The meeting was rife with angry interruptions, arguing and raised voices from city officials, and some members of the 70-plus audience called out during the proceedings, or cursed at different elected officials.
After a heated argument flared up between DePietro and local real estate agent Alan Weaver during the public comment period of the meeting, DePietro banged his gavel and called a recess, abruptly leaving the room.
The video, which shows the area outside the meeting room, has no audio, but DePietro and private attorney John Friedman can be seen exchanging words before Friedman begins walking towards the staircase.
While Friedman’s back is turned, DePietro strides towards him and reaches out his hands, making contact with Friedman’s back just as the attorney is on the cusp of the staircase, according to the video.
DePietro then pulls Friedman towards him and shoves him against a wall, where he jabs his finger in Friedman’s face while bumping and pushing the man, according to the video.
This reporter was at the meeting and heard the incident’s first half while farther down the staircase, then rushed up and observed the second half, when Friedman was up against the wall. Friedman was first heard loudly asking if DePietro had called him “a motherfucker.”
“You’re a pussy,” Friedman was heard saying to DePietro after a brief pause. After another pause, several people were heard yelling.
Common Council members Shershah Mizan, Calvin Lewis, Tiffany Garriga and Kamal Johnson are also in the video, though they appear to be trying to separate the men or deescalate the situation.
When contacted about the footage, DePietro referred all questions to attorney Micheal Howard, who declined comment.
After the meeting, Friedman filed a criminal complaint with the Hudson Police Department, but the case, coming during the hyper-divisive reassessment process and in the middle of Hudson’s election season, is now being handled by the Columbia County Sheriff’s Office (CCSO).
CCSO Lt. Wayne Lopez, the agency’s spokesman, said the investigation was still open, and no charges had been filed as of early Monday afternoon.
CCSO Senior Inv. Kevin Skype, who is handling the case, said he was unable to comment.
Columbia County District Attorney Paul Czajka, who oversees the prosecution of even minor cases in the county, said Tuesday he had disqualified his office from handling the case. A special prosecutor will be appointed by Columbia County Court to handle it, Czajka said.
Hudson’s reassessment mess, which has raised ire across the city since the preliminary reassessment figures were mailed to residents March 1, is still ongoing. Many homeowners and businesses are anxious about the new property values, some of which are triple what the properties were assessed for in 2012 during the last city-wide reassessment.

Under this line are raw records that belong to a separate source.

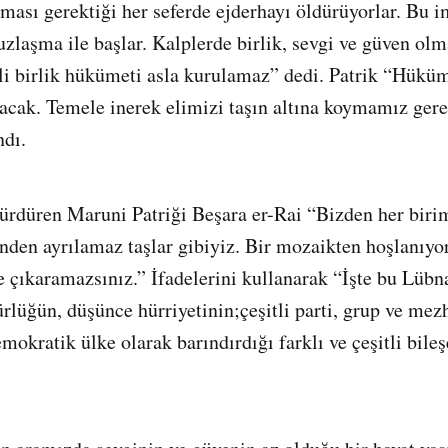
nması gerektiği her seferde ejderhayı öldürüyorlar. Bu i
uzlaşma ile başlar. Kalplerde birlik, sevgi ve güven olm
li birlik hükümeti asla kurulamaz” dedi. Patrik “Hüküm
acak. Temele inerek elimizi taşın altına koymamız ger
ndı.
ürdüren Maruni Patriği Beşara er-Rai “Bizden her biri
inden ayrılamaz taşlar gibiyiz. Bir mozaikten hoşlanıy
le çıkaramazsınız.” İfadelerini kullanarak “İşte bu Lübn
lüğün, düşünce hürriyetinin;çeşitli parti, grup ve mez
mokratik ülke olarak barındırdığı farklı ve çeşitli bile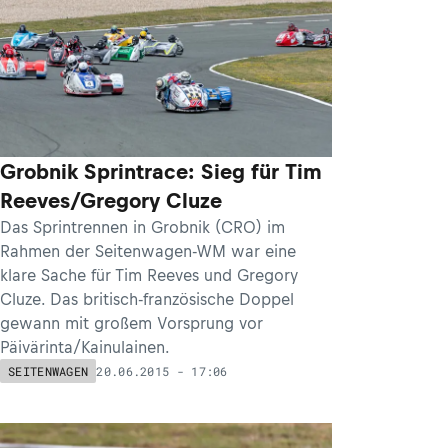
Grobnik Sprintrace: Sieg für Tim
Reeves/Gregory Cluze
Das Sprintrennen in Grobnik (CRO) im
Rahmen der Seitenwagen-WM war eine
klare Sache für Tim Reeves und Gregory
Cluze. Das britisch-französische Doppel
gewann mit großem Vorsprung vor
Päivärinta/Kainulainen.
20.06.2015 - 17:06
SEITENWAGEN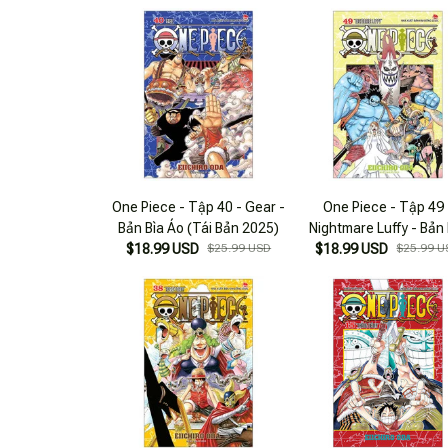
One Piece - Tập 40 - Gear -
One Piece - Tập 49 
Bản Bìa Áo (Tái Bản 2025)
Nightmare Luffy - Bản 
$18.99 USD
$25.99 USD
$18.99 USD
Áo (Tái Bản 2025)
$25.99 U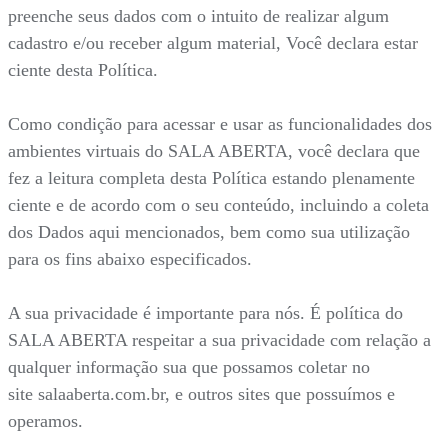
preenche seus dados com o intuito de realizar algum
cadastro e/ou receber algum material, Você declara estar
ciente desta Política.
Como condição para acessar e usar as funcionalidades dos
ambientes virtuais do SALA ABERTA, você declara que
fez a leitura completa desta Política estando plenamente
ciente e de acordo com o seu conteúdo, incluindo a coleta
dos Dados aqui mencionados, bem como sua utilização
para os fins abaixo especificados.
A sua privacidade é importante para nós. É política do
SALA ABERTA respeitar a sua privacidade com relação a
qualquer informação sua que possamos coletar no
site salaaberta.com.br, e outros sites que possuímos e
operamos.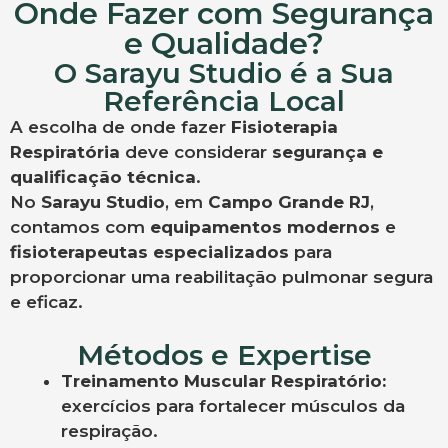
Onde Fazer com Segurança
e Qualidade?
O Sarayu Studio é a Sua
Referência Local
A escolha de onde fazer
Fisioterapia
Respiratória
deve considerar
segurança e
qualificação técnica
.
No
Sarayu Studio
, em
Campo Grande RJ
,
contamos com
equipamentos modernos
e
fisioterapeutas especializados
para
proporcionar uma reabilitação pulmonar segura
e eficaz.
Métodos e Expertise
Treinamento Muscular Respiratório:
exercícios para fortalecer músculos da
respiração.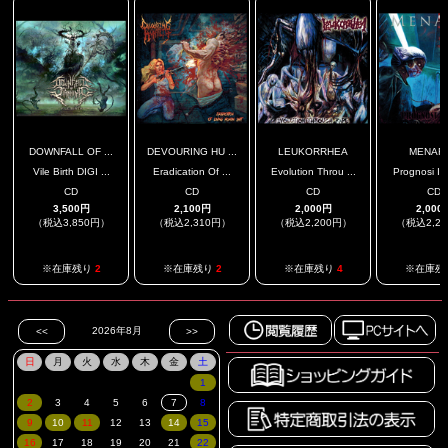
DOWNFALL OF ...
DEVOURING HU ...
LEUKORRHEA
MENAR
Vile Birth DIGI ...
Eradication Of ...
Evolution Throu ...
Prognosi In
CD
CD
CD
CD
3,500円
2,100円
2,000円
2,000
（税込3,850円）
（税込2,310円）
（税込2,200円）
（税込2,2
※在庫残り
2
※在庫残り
2
※在庫残り
4
※在庫残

Before the recess at the special Common Council meeting, the Council again voted for a resolution — this one worked more strongly than the original, which was vetoed by Mayor Rector — requesting Rector to throw out the reassessments before they were finalized.
Common Council members Eileen Halloran, Rob Bujan, and Dominick Merante — who all abstained from the first vote — voted against the second resolution, but the other seven members voted for it, with DePietro, who traditionally only votes to break a tie, adding an eighth ‘yea.’
Those in favor of throwing out the proposed reassessments have argued they are inaccurate and inequitable; were prepared incompetently by City Assessor Justin Maxwell and GAR Associates, the firm contracted with the city for the process; and were rolled out poorly, as the March 1 notices to homeowners were printed only in English, though 16 percent of Hudson residents speak a different language at home, according to 2018 census figures. Translation services for Bengali and Spanish speakers were only provided after Kamal Johnson and other Common Council members requested they be set up.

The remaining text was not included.